What I found was so boring I almost got the sleep I desperately needed, but instead, and surely because I was on the same back porch where we had shared so many great times, I ditched the funeral home's template and just started writing. Ditched for the most part anyway. I made sure readers knew that even though he despised the word "step" that he was indeed survived by his stepchildren, myself included. I also made sure to include his full given name because, well, he hated the name Elmer and this was my chance to rub that in because he wasn't around to defend himself.
I made sure readers knew he'd played football for Ole Miss under legendary coach Johnny Vaught, but more importantly, I told them that he regularly played two-hand-touch football with Elvis at Graceland (in fact, in one of those games it was rumored that Indian broke Elvis's arm). Turns out, Elvis loved Ole Miss football. Funny thing was, if you hung around Indian enough, you'd hear these stories trickle out. I say trickle because Indian didn't love to talk, but if you were lucky enough to be around him late night after one-too-many whiskey toddies, he had absolute gems to tell. Like how Elvis would take a select group of Ole Miss players shopping. How he'd rent out the entire Orpheum Theater just for them. And he told the stories so nonchalantly I can remember on many occasions asking him to repeat because it was almost unbelievable. Thing was, if you knew Indian well enough, you also knew he couldn't care less if you were impressed and had no reason to exaggerate, much less lie.
I made sure readers knew about his professional accomplishments and accolades, but more importantly, I made sure readers knew about the impact he had on a small town and the thousands of players he'd coached--an impact I was lucky enough to witness because despite the initial dire prognosis he received, Indian lived nearly a year longer than doctors initially expected. Most of that year was spent on the back porch, where parades of visitors were able to come and pay their respects--something not everyone is fortunate enough to experience. That experience impacted me so much I wrote about it in a piece that was picked up by Mississippi Magazine.

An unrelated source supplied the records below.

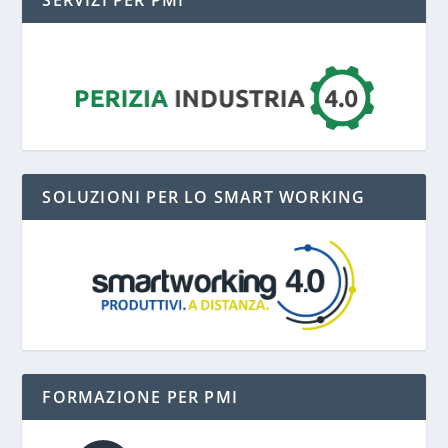
SERVIZI PER PMI
SOLUZIONI PER LO SMART WORKING
FORMAZIONE PER PMI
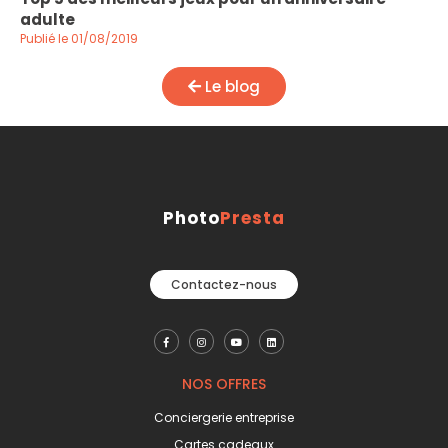
adulte
Publié le 01/08/2019
Le blog
Photo
Presta
Contactez-nous
NOS OFFRES
Conciergerie entreprise
Cartes cadeaux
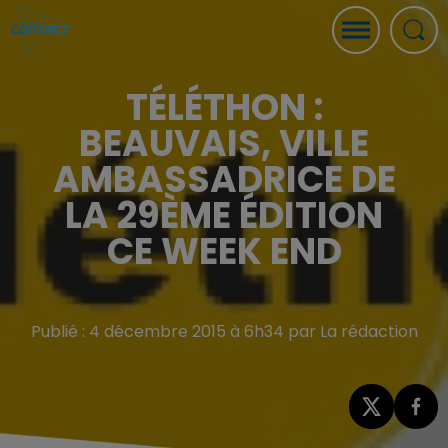
TÉLÉTHON :
BEAUVAIS, VILLE
AMBASSADRICE DE
LA 29ÈME ÉDITION
CE WEEK END
Publié : 4 décembre 2015 à 6h34 par La rédaction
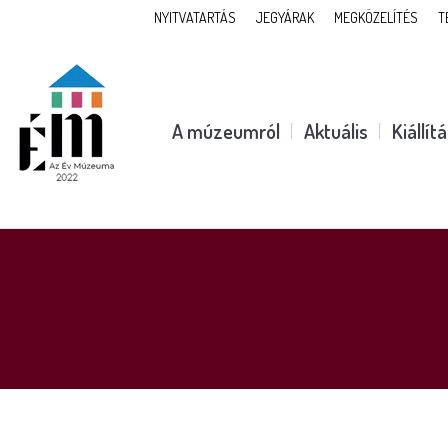
NYITVATARTÁS
JEGYÁRAK
MEGKÖZELÍTÉS
T
A múzeumról
Aktuális
Kiállít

But for me personally, it went far beyond that. I cranked out his obituary in an hour or so, and I had so much fun doing it. For the first time in a very, very long time, I was forced to admit how much I enjoyed writing. Because of the responsibilities of life, business, rearing three boys, etc. writing had been an almost guilty pleasure I would only allow myself to do on very rare occasions as my conscience had decided along the way it was a waste of time if I wasn't going to make a living doing it. Readers' reaction to what I wrote spurred me on to write the magazine piece, and I had to laugh.
When I had gotten really into paddling and started planning bigger, longer, more strenuous and challenging trips, Indian would hear my plan, shake his head, then support me. Like the time he dropped me off the coast of Horn Island from his sailboat and let me use his dinghy for a hike around the island, then picked me up four days later at the appointed time. He was still shaking his head when he picked me up, but he was there. Later when I planned a paddle from the Singing River Yacht Club in Pascagoula to the east tip of Petit Bois for a week-long campout, windsurfer in tow, he was the one at the launch to see me off, shaking his head as I left.

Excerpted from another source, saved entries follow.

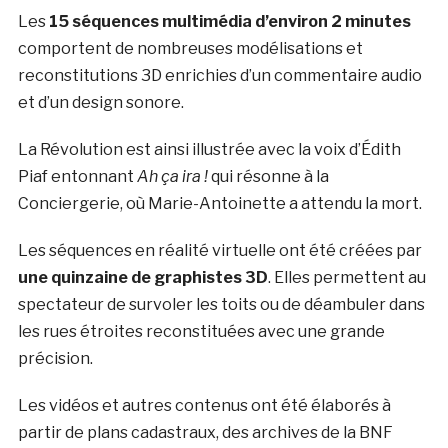
Les
15 séquences multimédia d’environ 2 minutes
comportent de nombreuses modélisations et
reconstitutions 3D enrichies d’un commentaire audio
et d’un design sonore.
La Révolution est ainsi illustrée avec la voix d’Édith
Piaf entonnant
Ah ça ira !
qui résonne à la
Conciergerie, où Marie-Antoinette a attendu la mort.
Les séquences en réalité virtuelle ont été créées par
une quinzaine de graphistes 3D
. Elles permettent au
spectateur de survoler les toits ou de déambuler dans
les rues étroites reconstituées avec une grande
précision.
Les vidéos et autres contenus ont été élaborés à
partir de plans cadastraux, des archives de la BNF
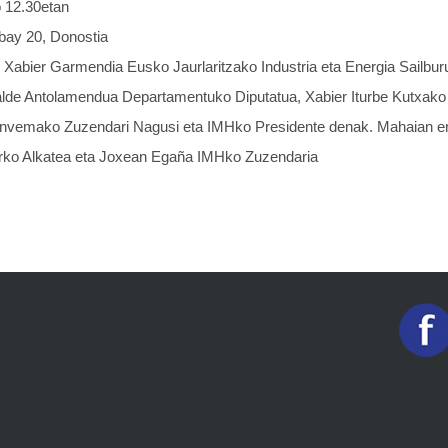
 12.30etan
ibay 20, Donostia
: Xabier Garmendia Eusko Jaurlaritzako Industria eta Energia Sailbur
ralde Antolamendua Departamentuko Diputatua, Xabier Iturbe Kutxako
Invemako Zuzendari Nagusi eta IMHko Presidente denak. Mahaian ere
arko Alkatea eta Joxean Egaña IMHko Zuzendaria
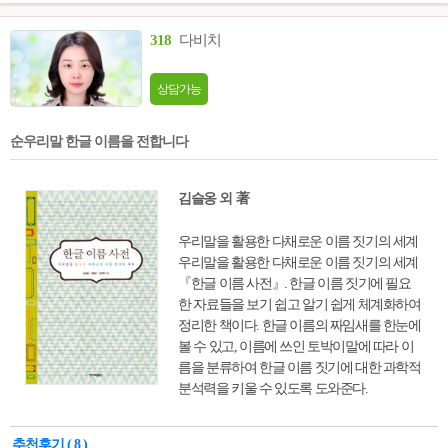
318
다비치
상담가능
순우리말 한글 이름을 전합니다
김슬옹 외 著
우리말을 활용한 다채로운 이름 짓기의 세계
우리말을 활용한 다채로운 이름 짓기의 세계
『한글 이름 사전』. 한글 이름 짓기에 필요
한 자료들을 보기 쉽고 알기 쉽게 체계화하여
정리한 책이다. 한글 이름의 짜임새를 한눈에
볼 수 있고, 이름에 쓰인 토박이말에 따라 이
름을 분류하여 한글 이름 짓기에 대한 과학적
분석력을 키울 수 있도록 도와준다.
추천후기 ( 8 )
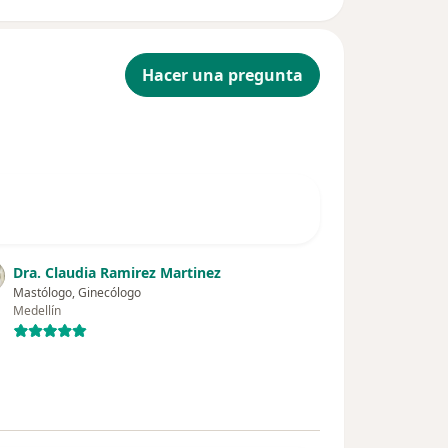
Hacer una pregunta
Dra. Claudia Ramirez Martinez
Mastólogo, Ginecólogo
Medellín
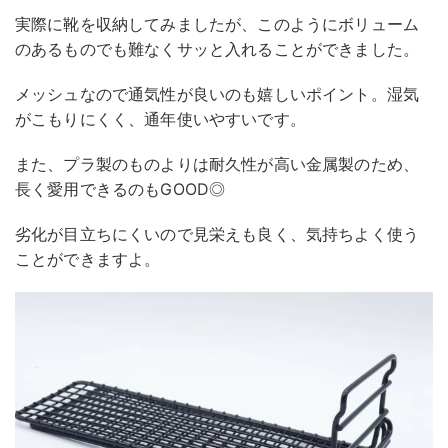
実際に靴を収納してみましたが、このようにボリューム
のあるものでも難なくサッと入れることができました。
メッシュなので通気性が良いのも嬉しいポイント。湿気
がこもりにくく、通年使いやすいです。
また、プラ製のものよりは耐久性が高い金属製のため、
長く愛用できるのもGOOD◎
劣化が目立ちにくいので見栄えも良く、気持ちよく使う
ことができますよ。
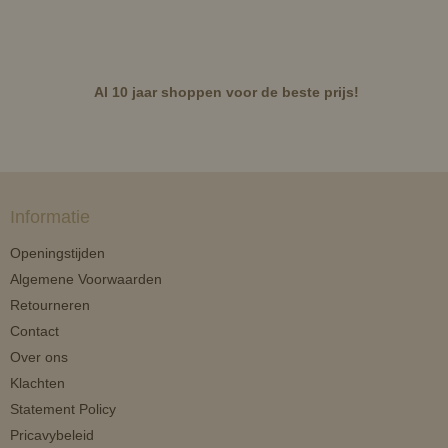
Al 10 jaar shoppen voor de beste prijs!
Informatie
Openingstijden
Algemene Voorwaarden
Retourneren
Contact
Over ons
Klachten
Statement Policy
Pricavybeleid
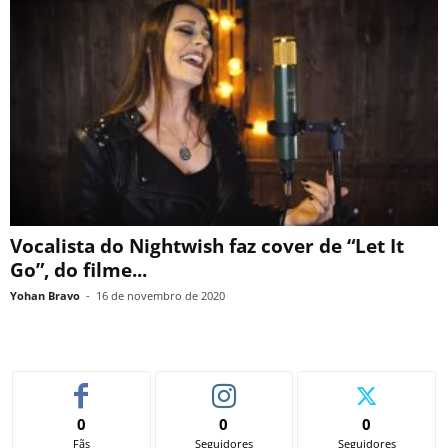
Vocalista do Nightwish faz cover de “Let It
Go”, do filme...
Yohan Bravo
-
16 de novembro de 2020
0
0
0
Fãs
Seguidores
Seguidores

Indian was a man of few words, which made things beautifully ironic for me--that writing his obituary was what rekindled my passion for writing. And my desire to celebrate his legacy was what inspired me to write that magazine piece. And his early passing reminded me of how little is guaranteed and that if I wanted to do something, I'd better get on it. So with that said, I guess the only fitting end to this piece is with the actual ending of his obituary.
There will never be another "Indian" and he will be missed.